Anthony Scaramucci (SkyBridge Capital) says the current Bitcoin correction is typical consolidation rather than a structural break. He expects choppy conditions into Q4 2025, but argues the broader bull cycle can resume after the turbulence. He links the improved trading conditions to institutional adoption and spot Bitcoin ETF flows. Spot Bitcoin ETFs may reduce overall volatility versus the pre-ETF era, yet they do not eliminate Bitcoin’s longer four-year cycle behavior. The article also cites quantified ETF-era vs pre-ETF changes: average daily volatility falling from 4.2% to 2.8%, institutional allocation rising from 18% to 42%, drawdown improving from roughly -38% to -24%, and recovery shortening from 94 to 67 days. For traders, the key near-term risk is volatility pressure in October–November 2025, driven by tax-related selling, institutional portfolio rebalancing, year-end liquidity shifts, and scheduled regulatory announcements. Historical parallels include the post-FTX 2022 trough and the January 2023 rebound, when sentiment was skeptical but accumulation conditions improved.

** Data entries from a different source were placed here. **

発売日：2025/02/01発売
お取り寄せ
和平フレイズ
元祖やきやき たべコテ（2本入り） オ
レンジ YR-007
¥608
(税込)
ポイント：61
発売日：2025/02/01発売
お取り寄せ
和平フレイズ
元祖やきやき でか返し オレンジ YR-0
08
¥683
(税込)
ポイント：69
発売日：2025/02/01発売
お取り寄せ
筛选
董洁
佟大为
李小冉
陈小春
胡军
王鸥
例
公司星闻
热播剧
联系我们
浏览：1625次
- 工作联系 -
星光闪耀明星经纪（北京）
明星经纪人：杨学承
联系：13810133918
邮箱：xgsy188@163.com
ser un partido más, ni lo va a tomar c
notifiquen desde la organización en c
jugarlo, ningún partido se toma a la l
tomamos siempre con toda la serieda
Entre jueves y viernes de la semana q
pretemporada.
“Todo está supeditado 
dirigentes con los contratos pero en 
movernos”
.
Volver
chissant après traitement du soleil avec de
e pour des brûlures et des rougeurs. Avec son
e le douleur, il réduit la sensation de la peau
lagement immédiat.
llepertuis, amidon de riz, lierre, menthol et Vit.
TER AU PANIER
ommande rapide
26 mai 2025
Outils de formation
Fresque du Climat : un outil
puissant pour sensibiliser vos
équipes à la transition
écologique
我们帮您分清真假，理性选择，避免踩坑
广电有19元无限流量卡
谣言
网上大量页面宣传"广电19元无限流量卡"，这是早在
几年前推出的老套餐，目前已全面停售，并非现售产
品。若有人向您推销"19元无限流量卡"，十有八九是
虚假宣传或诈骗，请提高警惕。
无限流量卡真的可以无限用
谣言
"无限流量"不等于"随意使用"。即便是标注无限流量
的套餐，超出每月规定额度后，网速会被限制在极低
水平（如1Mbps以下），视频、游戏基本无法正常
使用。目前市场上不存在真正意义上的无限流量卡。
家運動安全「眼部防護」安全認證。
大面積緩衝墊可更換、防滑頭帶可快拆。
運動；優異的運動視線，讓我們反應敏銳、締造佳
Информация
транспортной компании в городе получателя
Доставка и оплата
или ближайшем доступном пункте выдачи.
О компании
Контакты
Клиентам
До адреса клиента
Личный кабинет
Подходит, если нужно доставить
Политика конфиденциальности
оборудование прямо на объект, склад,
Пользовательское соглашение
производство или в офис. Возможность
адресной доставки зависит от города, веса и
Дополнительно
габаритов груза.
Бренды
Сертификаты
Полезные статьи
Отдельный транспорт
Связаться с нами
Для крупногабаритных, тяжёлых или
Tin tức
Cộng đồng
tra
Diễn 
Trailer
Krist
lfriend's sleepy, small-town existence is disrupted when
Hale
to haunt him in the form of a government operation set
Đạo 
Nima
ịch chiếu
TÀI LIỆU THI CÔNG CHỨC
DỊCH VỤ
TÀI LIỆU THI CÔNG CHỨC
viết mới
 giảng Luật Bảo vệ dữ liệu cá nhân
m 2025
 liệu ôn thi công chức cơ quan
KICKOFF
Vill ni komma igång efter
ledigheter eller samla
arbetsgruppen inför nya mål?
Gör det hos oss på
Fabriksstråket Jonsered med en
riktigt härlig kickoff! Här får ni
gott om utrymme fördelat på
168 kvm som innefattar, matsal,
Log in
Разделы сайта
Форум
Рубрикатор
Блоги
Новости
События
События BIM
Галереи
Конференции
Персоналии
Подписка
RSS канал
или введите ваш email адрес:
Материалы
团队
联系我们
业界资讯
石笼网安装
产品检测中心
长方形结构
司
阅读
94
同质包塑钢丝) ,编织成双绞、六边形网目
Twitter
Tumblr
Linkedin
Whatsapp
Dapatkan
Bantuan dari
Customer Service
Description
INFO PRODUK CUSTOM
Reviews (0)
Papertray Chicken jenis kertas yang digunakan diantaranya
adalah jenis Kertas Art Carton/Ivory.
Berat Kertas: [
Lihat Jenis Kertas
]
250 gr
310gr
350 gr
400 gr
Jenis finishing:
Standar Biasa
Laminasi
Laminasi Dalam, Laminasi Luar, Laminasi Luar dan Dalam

Bottom line: the Bitcoin correction thesis is “sell the fear, watch accumulation.” Expect churn and whipsaws short term, but a constructive medium-term path if the four-year cycle pattern holds.
Neutral
Scaramucci is broadly constructive on Bitcoin’s medium-term direction (cycle dynamics still in play, ETF-era metrics suggest faster stabilization), which is supportive for trend traders. However, he also highlights elevated, sentiment- and calendar-driven volatility into Q4 2025 (especially October–November), which increases near-term drawdown/whipsaw risk. Because the article balances improved structural conditions (lower volatility, shallower drawdowns, shorter recoveries) with clear short-term turbulence drivers, the net impact on BTC itself is neutral rather than outright bullish or bearish.